● **INPUT RECORDS**:

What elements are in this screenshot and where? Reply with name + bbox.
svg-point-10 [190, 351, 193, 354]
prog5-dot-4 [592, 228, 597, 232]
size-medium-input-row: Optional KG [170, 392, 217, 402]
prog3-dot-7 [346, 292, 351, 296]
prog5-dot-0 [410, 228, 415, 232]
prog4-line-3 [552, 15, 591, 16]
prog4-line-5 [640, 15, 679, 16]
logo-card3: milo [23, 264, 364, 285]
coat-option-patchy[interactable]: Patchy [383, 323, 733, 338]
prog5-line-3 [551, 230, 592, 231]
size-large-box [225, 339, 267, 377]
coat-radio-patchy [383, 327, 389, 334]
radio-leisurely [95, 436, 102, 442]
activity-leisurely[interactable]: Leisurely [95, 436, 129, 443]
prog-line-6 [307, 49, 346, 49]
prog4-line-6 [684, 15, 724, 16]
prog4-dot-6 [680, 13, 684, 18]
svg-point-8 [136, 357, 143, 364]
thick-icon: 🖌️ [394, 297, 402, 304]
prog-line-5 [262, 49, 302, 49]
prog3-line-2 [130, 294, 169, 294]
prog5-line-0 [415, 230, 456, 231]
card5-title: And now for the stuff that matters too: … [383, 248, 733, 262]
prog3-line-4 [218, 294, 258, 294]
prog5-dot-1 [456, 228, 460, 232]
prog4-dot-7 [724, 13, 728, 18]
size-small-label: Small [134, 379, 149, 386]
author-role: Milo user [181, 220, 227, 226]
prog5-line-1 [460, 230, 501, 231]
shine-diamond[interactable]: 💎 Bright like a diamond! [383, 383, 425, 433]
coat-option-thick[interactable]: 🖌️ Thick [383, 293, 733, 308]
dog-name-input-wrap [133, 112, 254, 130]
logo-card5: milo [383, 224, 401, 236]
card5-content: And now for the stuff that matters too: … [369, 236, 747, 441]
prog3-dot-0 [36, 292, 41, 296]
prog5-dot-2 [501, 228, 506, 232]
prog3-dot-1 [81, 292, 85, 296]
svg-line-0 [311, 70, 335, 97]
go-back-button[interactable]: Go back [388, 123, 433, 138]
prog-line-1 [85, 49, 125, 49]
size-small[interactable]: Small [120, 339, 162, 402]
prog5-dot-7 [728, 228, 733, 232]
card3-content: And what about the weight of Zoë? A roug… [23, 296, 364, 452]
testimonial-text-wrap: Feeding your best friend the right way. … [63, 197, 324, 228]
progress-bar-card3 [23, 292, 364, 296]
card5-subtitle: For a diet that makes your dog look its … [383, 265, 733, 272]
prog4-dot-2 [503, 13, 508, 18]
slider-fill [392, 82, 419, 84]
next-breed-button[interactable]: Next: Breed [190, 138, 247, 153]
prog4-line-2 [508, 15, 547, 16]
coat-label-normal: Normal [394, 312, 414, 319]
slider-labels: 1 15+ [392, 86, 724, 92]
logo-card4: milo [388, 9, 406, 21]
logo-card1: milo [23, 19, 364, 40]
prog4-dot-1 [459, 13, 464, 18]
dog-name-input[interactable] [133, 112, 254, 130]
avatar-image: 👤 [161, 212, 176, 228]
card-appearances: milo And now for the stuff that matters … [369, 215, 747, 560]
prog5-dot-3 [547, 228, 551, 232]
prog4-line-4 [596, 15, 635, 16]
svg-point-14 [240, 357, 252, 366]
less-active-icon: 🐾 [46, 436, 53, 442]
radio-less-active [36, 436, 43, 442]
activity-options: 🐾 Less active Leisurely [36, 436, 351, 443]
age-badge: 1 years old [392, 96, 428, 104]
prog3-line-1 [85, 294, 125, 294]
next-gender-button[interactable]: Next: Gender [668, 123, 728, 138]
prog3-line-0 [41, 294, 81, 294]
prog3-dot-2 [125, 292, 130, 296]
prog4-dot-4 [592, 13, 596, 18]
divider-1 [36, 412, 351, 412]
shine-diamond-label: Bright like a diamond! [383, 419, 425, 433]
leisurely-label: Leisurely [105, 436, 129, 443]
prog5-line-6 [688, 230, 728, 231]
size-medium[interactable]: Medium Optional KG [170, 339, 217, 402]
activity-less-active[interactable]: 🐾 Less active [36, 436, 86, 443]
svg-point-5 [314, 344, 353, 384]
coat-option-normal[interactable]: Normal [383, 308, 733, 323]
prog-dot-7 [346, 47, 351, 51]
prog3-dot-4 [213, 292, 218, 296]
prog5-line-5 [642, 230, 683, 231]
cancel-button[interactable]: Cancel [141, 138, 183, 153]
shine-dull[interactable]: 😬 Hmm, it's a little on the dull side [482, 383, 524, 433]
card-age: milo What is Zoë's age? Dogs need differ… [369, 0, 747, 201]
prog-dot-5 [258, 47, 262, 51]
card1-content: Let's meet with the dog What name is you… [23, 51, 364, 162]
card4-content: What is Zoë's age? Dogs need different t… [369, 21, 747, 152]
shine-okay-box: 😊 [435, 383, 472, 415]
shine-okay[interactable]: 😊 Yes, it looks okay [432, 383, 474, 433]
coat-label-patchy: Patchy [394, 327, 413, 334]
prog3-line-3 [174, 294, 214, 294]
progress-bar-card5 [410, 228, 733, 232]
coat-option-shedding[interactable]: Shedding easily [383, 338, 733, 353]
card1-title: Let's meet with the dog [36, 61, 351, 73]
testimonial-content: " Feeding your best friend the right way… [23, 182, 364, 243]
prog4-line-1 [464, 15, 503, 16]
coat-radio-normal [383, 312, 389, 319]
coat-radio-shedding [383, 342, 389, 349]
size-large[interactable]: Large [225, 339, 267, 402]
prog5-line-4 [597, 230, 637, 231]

● **PROBLEM STATEMENT**: Within the data above, determine the number of lines that contain the word "matters"; write only that number.

● **TASK RESPONSE**: 3